Aim of the exercise: Find how many lines in the material below contain the word "weer" and give only that number.

Stored data:

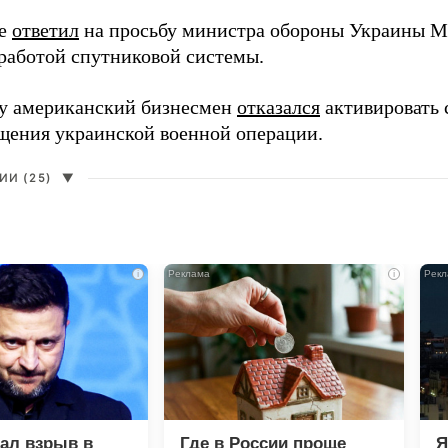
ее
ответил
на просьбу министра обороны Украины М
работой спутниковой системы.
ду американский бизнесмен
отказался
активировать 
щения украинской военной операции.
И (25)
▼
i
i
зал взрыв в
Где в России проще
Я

==

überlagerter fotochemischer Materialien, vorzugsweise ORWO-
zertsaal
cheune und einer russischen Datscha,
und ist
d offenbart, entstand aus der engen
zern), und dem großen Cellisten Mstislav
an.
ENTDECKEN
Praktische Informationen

--

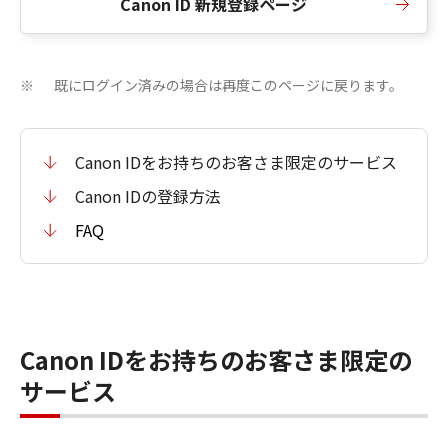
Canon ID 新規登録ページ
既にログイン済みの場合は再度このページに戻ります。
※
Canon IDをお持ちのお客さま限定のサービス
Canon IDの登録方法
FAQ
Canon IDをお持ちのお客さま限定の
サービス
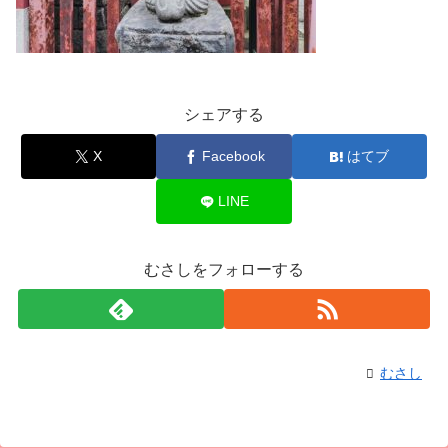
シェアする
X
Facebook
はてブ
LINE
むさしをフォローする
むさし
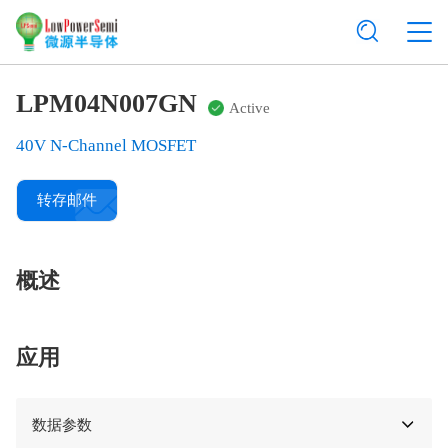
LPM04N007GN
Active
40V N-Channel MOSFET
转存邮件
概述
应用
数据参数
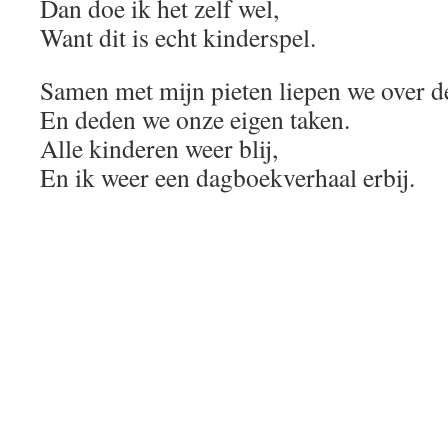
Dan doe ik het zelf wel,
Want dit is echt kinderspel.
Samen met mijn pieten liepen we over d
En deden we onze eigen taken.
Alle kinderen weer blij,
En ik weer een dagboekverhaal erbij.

Answer to this task: 2